Q7. How should I manage unused or Not Connected pins?
A7. Pins described as Not Connected in the data sheet are not internally connected. It is not necessary to tie these pins to any voltage. Digital pins always require a known voltage as to leave them floating can cause internal digital logic to be in an indeterminate state and cause invalid operation of the part. Unused digital logic pins should be tied to GND or digital high.
Q8. What are suitable applications for these parts?
A8. This family of parts has been optimized to provide a low resistance channel between the Source and Drain pins, with minimal difference between the maximum and minimum resistance value.

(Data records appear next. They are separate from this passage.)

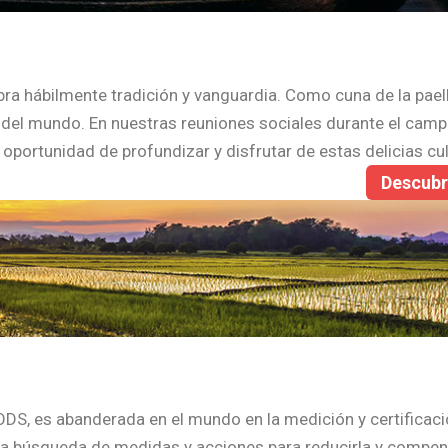
bra hábilmente tradición y vanguardia. Como cuna de la paell
r del mundo. En nuestras reuniones sociales durante el cam
portunidad de profundizar y disfrutar de estas delicias cul
Descub
S, es abanderada en el mundo en la medición y certificaci
n la búsqueda de medidas y acciones para reducirla y compen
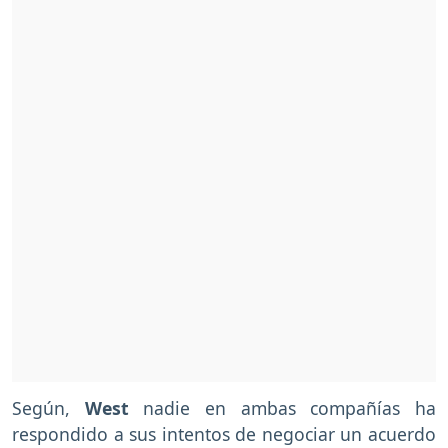
Según,
West
nadie en ambas compañías ha
respondido a sus intentos de negociar un acuerdo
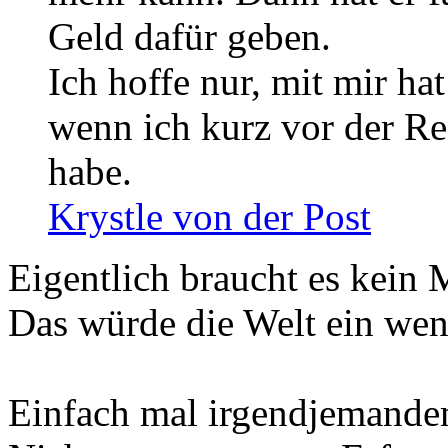
Geld dafür geben.
Ich hoffe nur, mit mir ha
wenn ich kurz vor der Re
habe.
Krystle von der Post
Eigentlich braucht es kein M
Das würde die Welt ein wen
Einfach mal irgendjemand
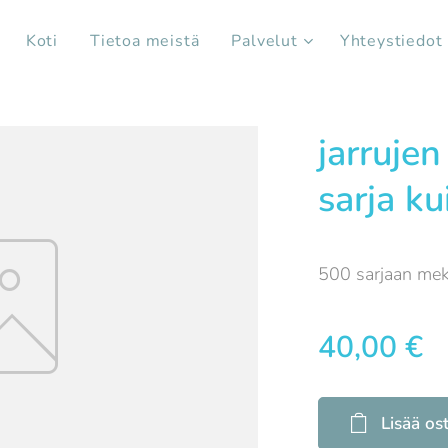
Koti
Tietoa meistä
Palvelut
Yhteystiedot
jarrujen
sarja ku
500 sarjaan mek
40,00
€
Lisää os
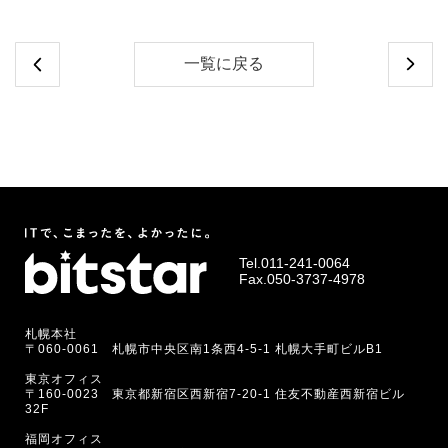
一覧に戻る
Tel.
011-241-0064
Fax.050-3737-4978
札幌本社
〒060-0061 札幌市中央区南1条西4-5-1 札幌大手町ビルB1
東京オフィス
〒160-0023 東京都新宿区西新宿7-20-1 住友不動産西新宿ビル
32F
福岡オフィス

They are particularly suitable to applications where low channel resistance, minimal distortion or high dynamic range is required, such as: High voltage signal routing, battery stack monitoring, relay replacement or other analog front-end circuits.

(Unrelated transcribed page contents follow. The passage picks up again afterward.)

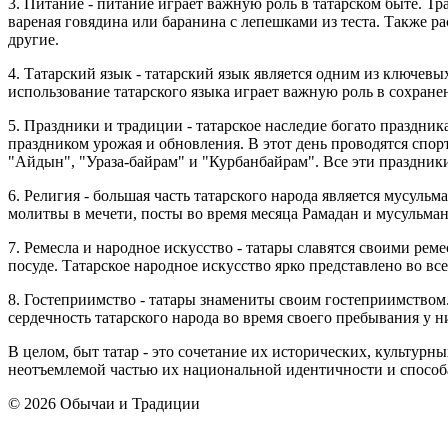
3. Питание - питание играет важную роль в татарском быте. 
вареная говядина или баранина с лепешками из теста. Также р
другие.
4. Татарский язык - татарский язык является одним из ключевы
использование татарского языка играет важную роль в сохране
5. Праздники и традиции - татарское наследие богато праздни
праздником урожая и обновления. В этот день проводятся спо
"Айдын", "Ураза-байрам" и "Курбанбайрам". Все эти праздни
6. Религия - большая часть татарского народа является мусул
молитвы в мечети, посты во время месяца Рамадан и мусульман
7. Ремесла и народное искусство - татары славятся своими ре
посуде. Татарское народное искусство ярко представлено во вс
8. Гостеприимство - татары знамениты своим гостеприимством
сердечность татарского народа во время своего пребывания у н
В целом, быт татар - это сочетание их исторических, культурн
неотъемлемой частью их национальной идентичности и способа
© 2026 Обычаи и Традиции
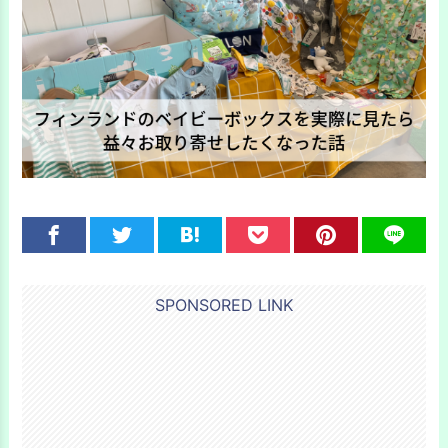
SPONSORED LINK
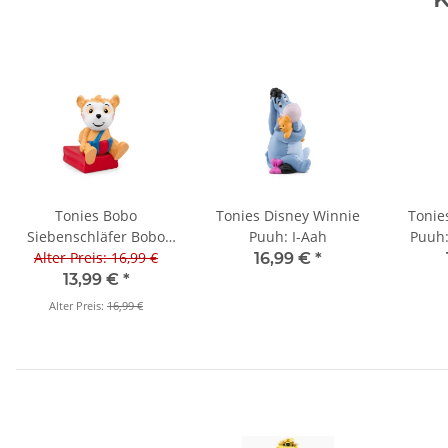
Tonies Bobo
Tonies Disney Winnie
Tonie
Siebenschläfer Bobo
Puuh: I-Aah
Puuh:
auf großer Reise und
Alter Preis: 16,99 €
16,99 €
*
weitere Folgen
13,99 €
*
(Neuauflage).
Alter Preis:
16,99 €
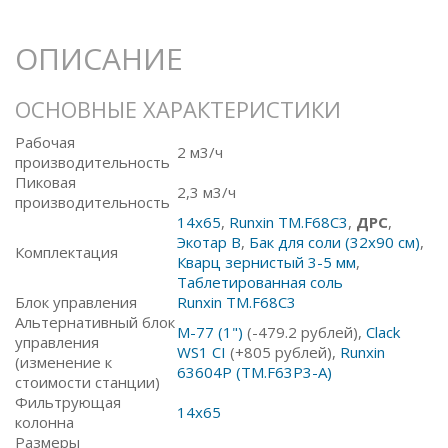
ОПИСАНИЕ
ОСНОВНЫЕ ХАРАКТЕРИСТИКИ
Рабочая
2 м3/ч
производительность
Пиковая
2,3 м3/ч
производительность
14x65
,
Runxin TM.F68С3
,
ДРС
,
Экотар В
,
Бак для соли (32х90 см)
,
Комплектация
Кварц зернистый 3-5 мм
,
Таблетированная соль
Блок управления
Runxin TM.F68С3
Альтернативный блок
M-77 (1")
(-479.2 рублей),
Clack
управления
WS1 CI
(+805 рублей),
Runxin
(изменение к
63604P (TM.F63P3-A)
стоимости станции)
Фильтрующая
14x65
колонна
Размеры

Q9. I like the robustness of these parts to PSS issues and the good ESD performance but my application needs lower capacitance and good leakage performance.
A9. The ADG52xx family has been built using the same trench isolation technology and has been optimized for low leakage, low capacitance, and low charge injection.
Q10. Can I leave the exposed pad floating?
A10. The exposed pad is connected to the substrate which in this case is the most negative voltage, Vss. The exposed pad should be connected to Vss to enable more efficient heat transfer and increase reliability. There is no impact on switch performance if exposed pad is left unconnected but heat dissipation will not be optimized. Connecting the exposed pad to anything other than Vss potential may cause high current flow, affect the switch performance, and the long-term reliability of the part.
Q11. These parts are good, but I need lower on resistance at ±15V. Do you have any compatible parts?
A11. Please consider the ADG14xx family of parts, which are pin-to-pin compatible with the ADG54xx family: The ADG1419 is specified as a 2Ω switch at ±15V supply and is pin-to-pin compatible with the ADG5419
Q12. Do you specify switch Off Resistance?
A12. No, but the Off Resistance across a switch can be calculated using the off leakage specifications given in the datasheet. For example: Using the +12V data for off leakage at 85°C of the ADG5401; IOFF = 2nA (MAX) and this is measured with +1V to +10V across the switch. Therefore: V∆ = 9V, and the minimum ROFF is 4.5GΩ at 85degC.